お豆腐メンタルのアイドルマスターシンデレラガールズ 作:冬月雪乃
鬱々しい描写もありますにゃ。
あと公開前に公式とちょっとねたかぶったのでこっちはディープ寄りにしてますにゃ。
——私は、夢を見る。
生まれて、持て囃されて、失墜して、転落して、この世の地獄を味わって、諦める。
それだけの、三十数年間に渡る誰かの人生を追体験するだけの夢だ。
けれどそれは齢二桁にもならない私の精神に強い影響を及ぼした。
それはそれだろう。
本来なら未だ強すぎる悪意からは守られているはずの年頃。
それを突如として逃げられない場所から地獄のような悪意をまざまざと見せ付けられるのだ。

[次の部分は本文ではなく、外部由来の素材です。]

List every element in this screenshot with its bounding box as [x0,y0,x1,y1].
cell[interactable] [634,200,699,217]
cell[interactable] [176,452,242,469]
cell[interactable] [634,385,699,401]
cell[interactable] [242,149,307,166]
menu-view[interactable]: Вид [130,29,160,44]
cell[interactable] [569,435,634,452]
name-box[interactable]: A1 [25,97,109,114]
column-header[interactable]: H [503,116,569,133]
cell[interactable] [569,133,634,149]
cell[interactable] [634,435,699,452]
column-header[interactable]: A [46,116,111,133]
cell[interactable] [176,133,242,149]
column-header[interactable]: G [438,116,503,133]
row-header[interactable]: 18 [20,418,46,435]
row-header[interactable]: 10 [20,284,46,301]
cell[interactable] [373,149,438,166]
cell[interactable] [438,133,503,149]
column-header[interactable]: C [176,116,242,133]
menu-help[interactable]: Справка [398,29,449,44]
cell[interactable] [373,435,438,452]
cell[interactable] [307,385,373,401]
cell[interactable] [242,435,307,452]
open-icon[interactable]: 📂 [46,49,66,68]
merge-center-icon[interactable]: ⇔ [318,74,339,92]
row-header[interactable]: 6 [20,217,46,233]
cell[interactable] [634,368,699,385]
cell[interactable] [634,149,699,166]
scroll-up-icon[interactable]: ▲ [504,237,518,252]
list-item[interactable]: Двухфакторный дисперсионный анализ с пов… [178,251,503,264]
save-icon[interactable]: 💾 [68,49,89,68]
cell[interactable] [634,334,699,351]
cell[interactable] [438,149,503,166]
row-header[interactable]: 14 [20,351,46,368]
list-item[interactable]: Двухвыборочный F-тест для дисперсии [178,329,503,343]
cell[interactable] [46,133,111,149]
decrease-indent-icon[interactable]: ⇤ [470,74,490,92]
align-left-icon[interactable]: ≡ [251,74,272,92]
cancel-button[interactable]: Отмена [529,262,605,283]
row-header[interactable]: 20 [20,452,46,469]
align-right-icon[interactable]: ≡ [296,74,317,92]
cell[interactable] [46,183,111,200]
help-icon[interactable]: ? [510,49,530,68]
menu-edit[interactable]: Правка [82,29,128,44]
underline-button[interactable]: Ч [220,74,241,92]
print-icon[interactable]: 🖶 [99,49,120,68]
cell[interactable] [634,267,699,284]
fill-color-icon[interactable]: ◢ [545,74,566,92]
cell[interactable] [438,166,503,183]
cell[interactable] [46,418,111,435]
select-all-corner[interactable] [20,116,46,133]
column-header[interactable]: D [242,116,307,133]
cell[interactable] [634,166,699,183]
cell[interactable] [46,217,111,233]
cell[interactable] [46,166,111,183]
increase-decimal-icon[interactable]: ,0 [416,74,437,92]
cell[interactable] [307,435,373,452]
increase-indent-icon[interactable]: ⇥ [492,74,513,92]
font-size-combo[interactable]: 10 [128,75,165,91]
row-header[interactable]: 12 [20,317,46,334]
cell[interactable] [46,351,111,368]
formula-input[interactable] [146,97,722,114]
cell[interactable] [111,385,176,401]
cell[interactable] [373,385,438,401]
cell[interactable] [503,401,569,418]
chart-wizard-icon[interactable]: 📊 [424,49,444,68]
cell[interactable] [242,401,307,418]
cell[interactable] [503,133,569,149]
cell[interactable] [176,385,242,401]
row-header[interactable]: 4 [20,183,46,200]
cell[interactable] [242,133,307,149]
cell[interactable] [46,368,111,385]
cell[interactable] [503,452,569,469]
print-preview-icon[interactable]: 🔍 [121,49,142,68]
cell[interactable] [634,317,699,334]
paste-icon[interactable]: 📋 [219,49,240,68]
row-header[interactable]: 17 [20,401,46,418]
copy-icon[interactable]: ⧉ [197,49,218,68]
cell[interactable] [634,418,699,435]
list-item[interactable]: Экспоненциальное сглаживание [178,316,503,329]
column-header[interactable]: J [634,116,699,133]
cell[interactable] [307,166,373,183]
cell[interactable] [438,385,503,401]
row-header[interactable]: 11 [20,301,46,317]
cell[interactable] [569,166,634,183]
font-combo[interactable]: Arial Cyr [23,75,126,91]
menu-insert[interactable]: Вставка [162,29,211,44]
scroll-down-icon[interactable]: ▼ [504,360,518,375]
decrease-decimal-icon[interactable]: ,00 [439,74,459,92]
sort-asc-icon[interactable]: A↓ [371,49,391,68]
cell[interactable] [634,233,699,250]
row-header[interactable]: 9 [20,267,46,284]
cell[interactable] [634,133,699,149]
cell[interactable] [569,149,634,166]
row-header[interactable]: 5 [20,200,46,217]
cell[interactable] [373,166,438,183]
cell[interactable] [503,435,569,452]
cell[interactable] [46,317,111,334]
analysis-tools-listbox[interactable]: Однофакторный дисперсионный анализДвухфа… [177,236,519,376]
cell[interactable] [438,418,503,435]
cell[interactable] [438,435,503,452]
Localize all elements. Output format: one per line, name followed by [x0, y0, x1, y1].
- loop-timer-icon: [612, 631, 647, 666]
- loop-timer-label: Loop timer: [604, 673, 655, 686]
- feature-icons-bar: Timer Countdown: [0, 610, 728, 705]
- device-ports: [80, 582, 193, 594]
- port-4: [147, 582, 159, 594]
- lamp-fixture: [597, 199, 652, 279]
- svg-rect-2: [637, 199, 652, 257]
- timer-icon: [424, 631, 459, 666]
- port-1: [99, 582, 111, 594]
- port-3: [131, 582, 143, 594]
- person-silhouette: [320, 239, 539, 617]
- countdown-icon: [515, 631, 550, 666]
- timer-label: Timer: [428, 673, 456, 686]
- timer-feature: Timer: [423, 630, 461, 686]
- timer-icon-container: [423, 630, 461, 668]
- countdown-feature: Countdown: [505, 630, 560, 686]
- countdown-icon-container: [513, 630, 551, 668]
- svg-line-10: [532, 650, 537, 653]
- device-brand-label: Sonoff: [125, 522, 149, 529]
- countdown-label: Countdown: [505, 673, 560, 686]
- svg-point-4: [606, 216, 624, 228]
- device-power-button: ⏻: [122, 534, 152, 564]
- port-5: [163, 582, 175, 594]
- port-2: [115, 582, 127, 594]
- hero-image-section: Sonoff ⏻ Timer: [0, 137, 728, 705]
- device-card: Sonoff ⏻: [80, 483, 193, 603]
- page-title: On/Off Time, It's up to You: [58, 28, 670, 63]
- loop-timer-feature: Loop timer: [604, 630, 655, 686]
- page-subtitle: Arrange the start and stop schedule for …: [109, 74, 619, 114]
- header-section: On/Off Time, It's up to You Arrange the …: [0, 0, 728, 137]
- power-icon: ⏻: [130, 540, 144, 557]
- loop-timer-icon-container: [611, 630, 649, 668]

結果、私は一週間意識を失い、その間も見知らぬ男の地獄を見続けた。
目覚めた私は人が変わったようになった。
活発だった性格は暗く、表情のよく変わる顔は鉄面皮に。
両親は心配こそしたものの、どうにも出来ないと匙を投げられた娘相手にオロオロとするだけだった。
——いや、それは失礼だ。彼らは良く寄り添ってくれた。
泣いて飛び起きる私を抱きしめてくれたし、添い寝してくれた。
頭を撫でてくれたし、テストで良い点を取ったら褒めてもくれた。
悪い事をしたら叱られたし、遊びにも連れて行ってくれた。
それらに癒され、愛を感じていた。
だが、見知らぬ記憶はその裏で私を蝕んでいた。
何しろ夢の世界とは時間の概念が無茶苦茶だ。
わずかでも眠れば三十年余をもある地獄の記憶を叩きつけられる。
十五になる頃には不眠症になった。
——そして、悪意の襲撃とは何も夢の世界だけでは無かった。
何百何千と繰り返された地獄の記憶は、ついでに私の学力まで上げていた。
すなわち、常に学年トップ。
そして自分で言うのもなんだが、私の容姿は良い方だ。
可愛くて成績がいい根暗。
イジメられるには格好の餌だった。
小学校はほぼ不登校だったし、中学では主だったイジメグループが別に行ったから通うことにしたが、イジメはすぐに私に襲いかかった。
主には女子グループからだった。
一年を耐え、二年を耐え、三年目。
私の目はすっかり死んだ魚のようになっていた。
そんなある日だ。
呼び出されて向かった旧校舎、そこで私は襲われかけた。
肩を押され、床に叩きつけられる。
そのまま乱暴に服を引っ張られ——
「——ガッ!?」
驚くほどスムーズに足が出た。
丸出された股間に膝を入れたのだ。
柔らかな、しかし確かなものを腹に押し込むように入った膝蹴りはやった私ですら思わず同情する程——膝の感触だが、プチっとした。『パァン』ではないだけ良いと思ってほしい。——のたうち回り、唖然とする面々を尻目に旧校舎から出て行った。
この後私が無意識に上げていた悲鳴を聞きつけた先生方は何が起こったのかを把握したらしく、大問題となった。
被害者である私は受験に問題ないようにすると言っていたが、それよりも気になったのは両親だった。
怒髪天を衝くとはこの事なのだろう。
夫婦揃って容赦のカケラもなく、検事と弁護士の組み合わせには学校も加害者側もタジタジで——後々聞いた話だが、名刺を出した瞬間ノックアウト状態だったらしい——加害者側はほぼ全員が転校。
残った奴も進学出来ない程のダメージになった。まぁ、余罪ぼろぼろだし。録音機は便利だ。担任教師は真っ青だったが。
まぁそんなこんなでメンヘラを加速させつつ、両親の意向もあり、私は東京の高校生になった。